Yoga For Pain Relief

We often find metaphors for life in our yoga practice, and those of us who come to yoga stiff or weak are only too familiar with confronting our edges. In most urban, contemporary societies, we are frequently exposed to confrontation: in our communities, our relationships, our jobs—the list goes on. Our success in dealing with confrontation and the stress it generates depends on our ability to recognize and adjust to what presents itself in those situations. It is often easy to avoid dealing with confrontation until it reaches a certain level of intensity and we are forced to address what stands in our way.

 

The Hidden Gift of Obstacles in Yoga

When our tools for dealing with confrontation are overwhelmed and when what we perceive as our very nature becomes threatened, our life systems—mental, emotional, and physical—begin to contract. If we ignore this contraction for too long, it can color the way we perceive our reality, and what is very unnatural to a healthy body begins to seem natural. Because this process occurs over extended periods, as in the aging process, we often lack the awareness that it is happening until we are beyond simple fixes. 

Difficult Poses

Consider the beginner’s approach to difficult poses—even the relatively simple ones—that challenge flexibility, balance, or strength. These poses take our attention directly into areas of our body that are unfamiliar, painful, or unresponsive. This is often confronting. Stiff people have to learn how to work with pain, which is often intense, in order to remove the obstructions found in tight muscles or joints. Typically, this work is associated with movement where previously no movement existed or where it was extremely limited. The weak or overly flexible have to learn how to work without overworking, to create the support or resistance necessary to bring about the subtle movement of energy in the body to build stamina or strength. 

 

It is a common experience for beginners to question why they lack movement or feeling in these areas in the first place and to wonder if there will ever come a day when it could be different. This is the beauty of the confrontation found in yoga, where opposites attract and working simultaneously with effort and non-effort is a very important lesson to learn. 

Overcoming Resistance In Yoga

With many of the asanas that a beginner tackles for the first time, it is common to struggle with the opposing forces of particular actions found in a pose. Attempting to relax tight muscles is not easy when we are receiving a steady stream (or scream) of more demanding messages in the seemingly undecipherable language of pain. It can feel like the very resistance we experience has been protecting us from injury or overdoing something and that to surrender into this discomfort would be unwise.

 

Likewise, working with weak muscles to stay in a pose, to dig a little deeper, even for one more breath, seems to go against all of the yogic principles of nonviolence (ahimsa), and the anxiety that this can produce is real. Fatigue (mental and physical) seems to threaten our very existence, and every cell in our body is convinced that we’re approaching an injury or a near-death experience.

Hatha Yoga Is A Confrontational Journey

By its very nature, though, hatha yoga takes us on a confrontational journey that can produce the awareness required to overcome ingrained resistance and penetrate the dense matter of our consciousness.

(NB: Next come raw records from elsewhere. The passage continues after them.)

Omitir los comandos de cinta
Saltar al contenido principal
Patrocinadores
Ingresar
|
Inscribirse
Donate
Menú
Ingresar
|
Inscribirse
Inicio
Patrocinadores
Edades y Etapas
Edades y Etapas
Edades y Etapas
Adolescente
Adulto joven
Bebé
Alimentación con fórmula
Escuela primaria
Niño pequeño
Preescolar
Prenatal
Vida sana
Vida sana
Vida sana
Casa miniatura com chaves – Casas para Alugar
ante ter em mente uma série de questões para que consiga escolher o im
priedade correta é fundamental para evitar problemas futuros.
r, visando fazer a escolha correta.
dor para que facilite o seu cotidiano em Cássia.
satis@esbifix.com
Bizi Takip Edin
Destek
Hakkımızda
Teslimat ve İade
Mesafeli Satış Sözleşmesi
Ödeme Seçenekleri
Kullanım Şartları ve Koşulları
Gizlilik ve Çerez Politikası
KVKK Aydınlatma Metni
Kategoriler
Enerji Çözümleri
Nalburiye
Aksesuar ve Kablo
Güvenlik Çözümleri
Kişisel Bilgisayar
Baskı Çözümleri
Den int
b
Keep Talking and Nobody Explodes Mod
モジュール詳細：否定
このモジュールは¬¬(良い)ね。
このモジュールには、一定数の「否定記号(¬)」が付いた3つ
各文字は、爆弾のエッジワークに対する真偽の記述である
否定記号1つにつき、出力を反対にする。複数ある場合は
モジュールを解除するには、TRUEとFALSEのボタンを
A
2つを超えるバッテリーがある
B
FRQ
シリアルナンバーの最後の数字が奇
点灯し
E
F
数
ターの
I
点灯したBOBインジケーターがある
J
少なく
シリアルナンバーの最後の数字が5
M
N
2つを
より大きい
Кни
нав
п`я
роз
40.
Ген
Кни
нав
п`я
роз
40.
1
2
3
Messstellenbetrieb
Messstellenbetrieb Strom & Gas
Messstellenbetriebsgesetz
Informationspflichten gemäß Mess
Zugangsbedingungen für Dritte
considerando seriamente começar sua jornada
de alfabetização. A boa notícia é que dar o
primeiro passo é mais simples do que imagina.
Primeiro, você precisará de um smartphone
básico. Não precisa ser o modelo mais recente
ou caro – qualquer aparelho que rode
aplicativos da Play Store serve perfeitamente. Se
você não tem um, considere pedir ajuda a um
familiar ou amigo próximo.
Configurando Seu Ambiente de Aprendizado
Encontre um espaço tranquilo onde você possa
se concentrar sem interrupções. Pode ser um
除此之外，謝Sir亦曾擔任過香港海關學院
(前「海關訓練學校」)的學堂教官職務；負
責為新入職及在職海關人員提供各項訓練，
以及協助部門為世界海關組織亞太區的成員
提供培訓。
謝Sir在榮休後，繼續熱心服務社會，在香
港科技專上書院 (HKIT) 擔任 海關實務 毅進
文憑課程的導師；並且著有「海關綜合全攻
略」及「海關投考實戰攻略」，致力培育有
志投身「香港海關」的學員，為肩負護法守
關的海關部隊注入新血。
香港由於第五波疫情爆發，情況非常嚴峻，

For those with chronically tight or weak muscles, the correct practice of asana with conscious breathing forces the mind into a very alert state and very quickly fills the gaps typically found in a beginner’s attention. This is a very important place to be. In it, we are given an opportunity to feel the power of this situation physically, to observe the dynamics of stress in an intense environment, and to overcome the mental or emotional struggle inherent in that predicament.

 

Of course, entering these situations in your practice requires a little preparation, and in the event of any preexisting conditions, it is beneficial and highly recommended to work with an experienced teacher who can suggest modifications to challenging poses. However, once you become familiar enough with your edge to gaze at what lies beyond it, an exterior guide will only be a distraction. Instead, you can reach inside yourself—toward your inner teacher—for guidance. 

 

This is an excerpt from Gravity & Grace: How to Awaken Your Subtle Body and the Healing Power of Yoga by Peter Sterios.

Peter Sterios is a popular yoga teacher and trainer with over four decades of experience. He’s the founder of LEVITYoGA™ and MANDUKA™, as well as KarmaNICA™, a charitable organization for underprivileged children in rural Nicaragua. Sterios taught yoga at the White House for Michelle Obama’s anti-obesity initiatives for three years, and in 2018 he was invited to the Pentagon to share yoga’s therapeutic effects with the US Marine Corps. He resides in San Luis Obispo, CA. For more, visit LEVITYoGA.com.

 

 

 

 

 

 

 

 

Read Gravity & Grace today!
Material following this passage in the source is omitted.